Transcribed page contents
***
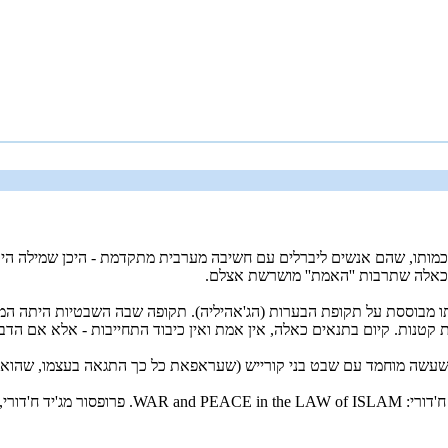
שכמותו, שהם אנשים ליברלים עם חשיבה מערבית מתקדמת - היכן שמילה היא
ות כאלה שתרבות ''האמת'' מושרשת אצלם.
תרבותו מבוססת על תקופת הבערות (הג'אהיליה). תקופה שבה השבטיות היתה 
קטנות. קיום בתנאים כאלה, אין אמת ואין כיבוד התחייבות - אלא אם הדבר
רגיל שעשה מוחמד עם שבט בני קורייש (שעראפאת כל כך התגאה בעצמו, שהוא
ש כמרצה בארה''ב.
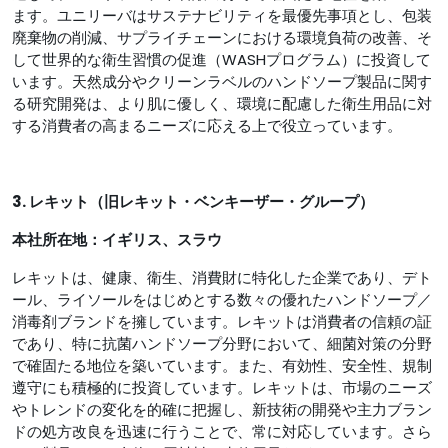
ます。ユニリーバはサステナビリティを最優先事項とし、包装
廃棄物の削減、サプライチェーンにおける環境負荷の改善、そ
して世界的な衛生習慣の促進（WASHプログラム）に投資して
います。天然成分やクリーンラベルのハンドソープ製品に関す
る研究開発は、より肌に優しく、環境に配慮した衛生用品に対
する消費者の高まるニーズに応える上で役立っています。
3. レキット
（旧レキット・ベンキーザー・グループ）
本社所在地：イギリス、スラウ
レキットは、健康、衛生、消費財に特化した企業であり、デト
ール、ライソールをはじめとする数々の優れたハンドソープ／
消毒剤ブランドを擁しています。レキットは消費者の信頼の証
であり、特に抗菌ハンドソープ分野において、細菌対策の分野
で確固たる地位を築いています。また、有効性、安全性、規制
遵守にも積極的に投資しています。レキットは、市場のニーズ
やトレンドの変化を的確に把握し、新技術の開発や主力ブラン
ドの処方改良を迅速に行うことで、常に対応しています。さら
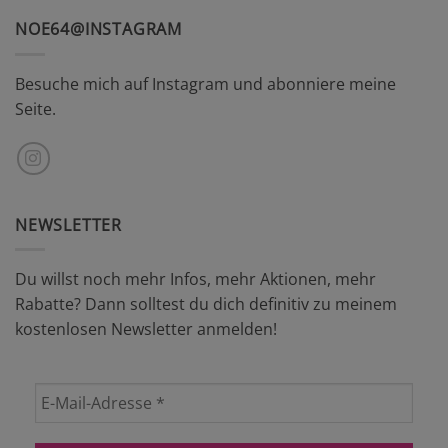
NOE64@INSTAGRAM
Besuche mich auf Instagram und abonniere meine
Seite.
NEWSLETTER
Du willst noch mehr Infos, mehr Aktionen, mehr
Rabatte? Dann solltest du dich definitiv zu meinem
kostenlosen Newsletter anmelden!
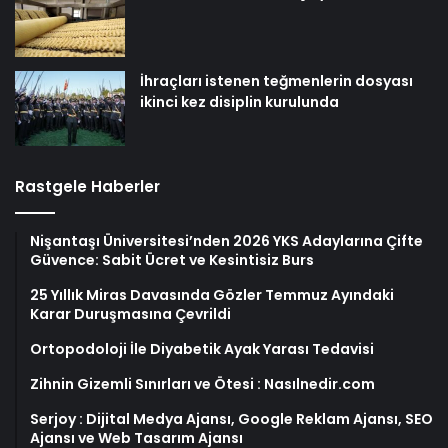
İhraçları istenen teğmenlerin dosyası
ikinci kez disiplin kurulunda
Rastgele Haberler
Nişantaşı Üniversitesi’nden 2026 YKS Adaylarına Çifte
Güvence: Sabit Ücret ve Kesintisiz Burs
25 Yıllık Miras Davasında Gözler Temmuz Ayındaki
Karar Duruşmasına Çevrildi
Ortopodoloji İle Diyabetik Ayak Yarası Tedavisi
Zihnin Gizemli Sınırları ve Ötesi : Nasılnedir.com
Serjoy : Dijital Medya Ajansı, Google Reklam Ajansı, SEO
Ajansı ve Web Tasarım Ajansı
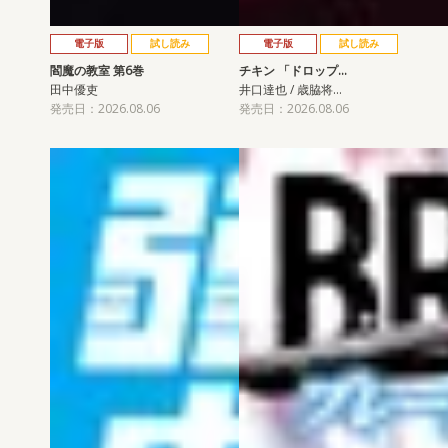
電子版
試し読み
電子版
試し読み
閻魔の教室 第6巻
チキン 「ドロップ…
田中優吏
井口達也 / 歳脇将…
発売日：2026.08.06
発売日：2026.08.06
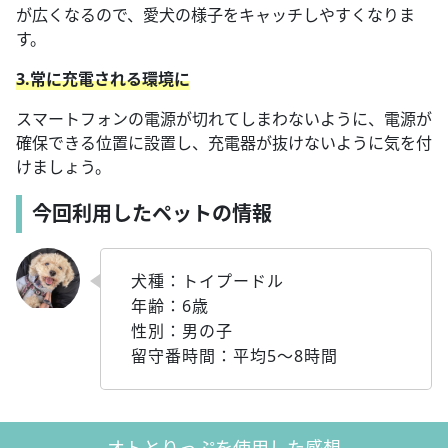
が広くなるので、愛犬の様子をキャッチしやすくなりま
す。
3.常に充電される環境に
スマートフォンの電源が切れてしまわないように、電源が
確保できる位置に設置し、充電器が抜けないように気を付
けましょう。
今回利用したペットの情報
犬種：トイプードル
年齢：6歳
性別：男の子
留守番時間：平均5〜8時間
オトとりっぷを使用した感想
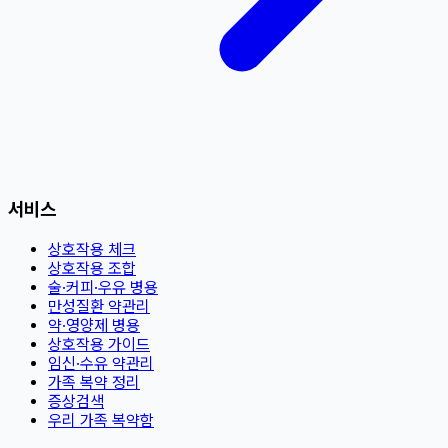
서비스
상호작용 체크
상호작용 조합
술·커피·우유 병용
만성질환 약관리
약·영양제 병용
상호작용 가이드
임신·수유 약관리
가족 복약 정리
증상검색
우리 가족 복약함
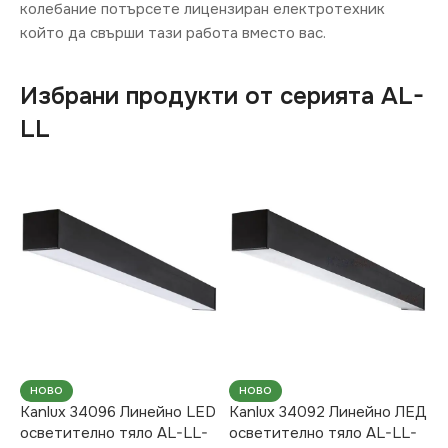
колебание потърсете лицензиран електротехник
който да свърши тази работа вместо вас.
Избрани продукти от серията AL-
LL
НОВО
НОВО
Kanlux 34096 Линейно LED
Kanlux 34092 Линейно ЛЕД
осветително тяло AL-LL-
осветително тяло AL-LL-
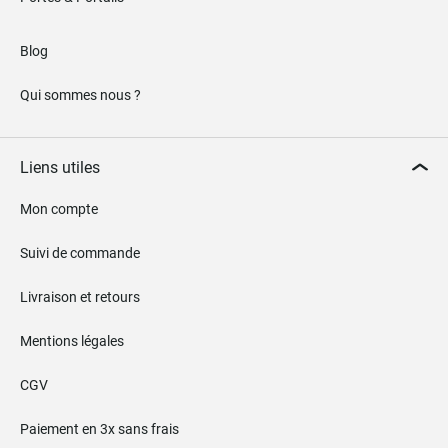
Blog
Qui sommes nous ?
Liens utiles
Mon compte
Suivi de commande
Livraison et retours
Mentions légales
CGV
Paiement en 3x sans frais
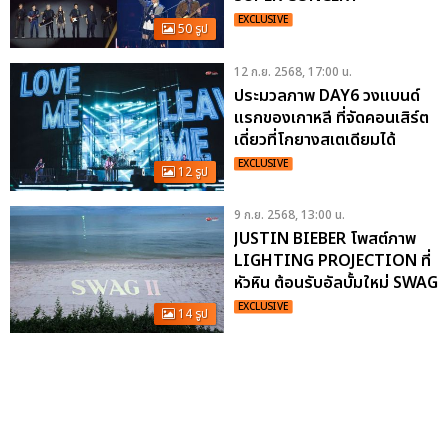
ปรากฏการณ์คู่กัน มันคูณสอง
EXCLUSIVE
50 รูป
คอนเสิร์ตยุค 90’S แห่งปี
12 ก.ย. 2568, 17:00 น.
ประมวลภาพ DAY6 วงแบนด์
แรกของเกาหลี ที่จัดคอนเสิร์ต
เดี่ยวที่โกยางสเตเดียมได้
เตรียมมาไทย 27 ก.ย.นี้ ที่อิม
EXCLUSIVE
12 รูป
แพ็ค อารีน่า
9 ก.ย. 2568, 13:00 น.
JUSTIN BIEBER โพสต์ภาพ
LIGHTING PROJECTION ที่
หัวหิน ต้อนรับอัลบั้มใหม่ SWAG
II
EXCLUSIVE
14 รูป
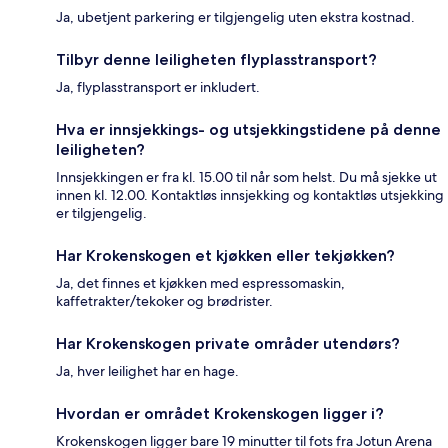
Ja, ubetjent parkering er tilgjengelig uten ekstra kostnad.
Tilbyr denne leiligheten flyplasstransport?
Ja, flyplasstransport er inkludert.
Hva er innsjekkings- og utsjekkingstidene på denne
leiligheten?
Innsjekkingen er fra kl. 15.00 til når som helst. Du må sjekke ut
innen kl. 12.00. Kontaktløs innsjekking og kontaktløs utsjekking
er tilgjengelig.
Har Krokenskogen et kjøkken eller tekjøkken?
Ja, det finnes et kjøkken med espressomaskin,
kaffetrakter/tekoker og brødrister.
Har Krokenskogen private områder utendørs?
Ja, hver leilighet har en hage.
Hvordan er området Krokenskogen ligger i?
Krokenskogen ligger bare 19 minutter til fots fra Jotun Arena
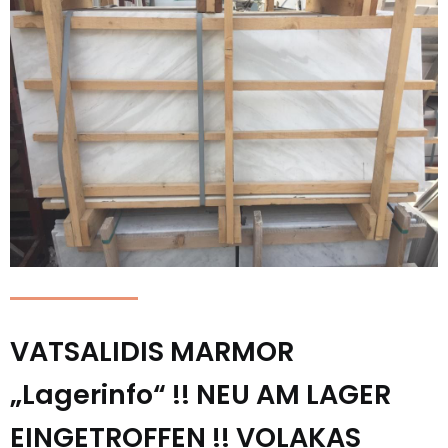
VATSALIDIS MARMOR
„Lagerinfo“ !! NEU AM LAGER
EINGETROFFEN !! VOLAKAS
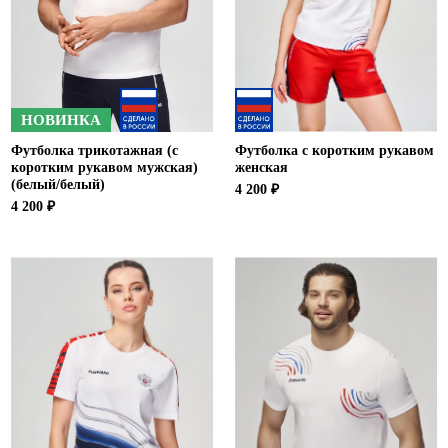
НОВИНКА
Футболка трикотажная (с
Футболка с коротким рукавом
коротким рукавом мужская)
женская
(белый/белый)
4 200 ₽
4 200 ₽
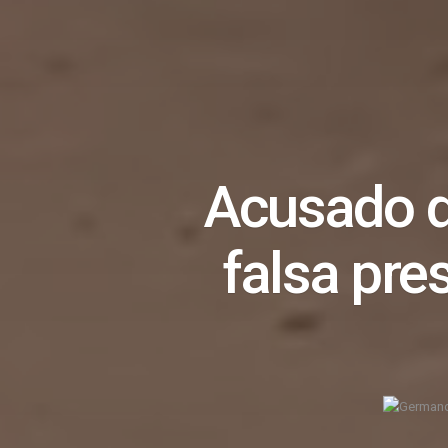
Acusado d
falsa pre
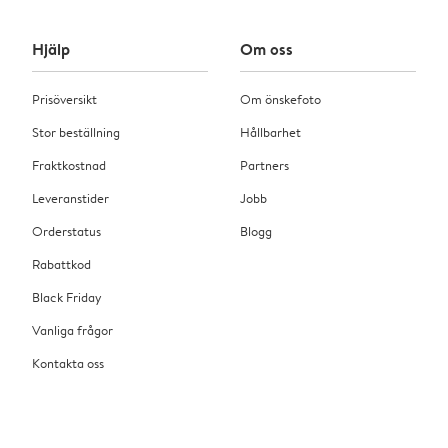
Hjälp
Om oss
Prisöversikt
Om önskefoto
Stor beställning
Hållbarhet
Fraktkostnad
Partners
Leveranstider
Jobb
Orderstatus
Blogg
Rabattkod
Black Friday
Vanliga frågor
Kontakta oss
***
*TASK ITEM*
Copy out every line in the entries above that holds "flyplasstransport".

*EXPECTED ANSWER*
Tilbyr denne leiligheten flyplasstransport?
Ja, flyplasstransport er inkludert.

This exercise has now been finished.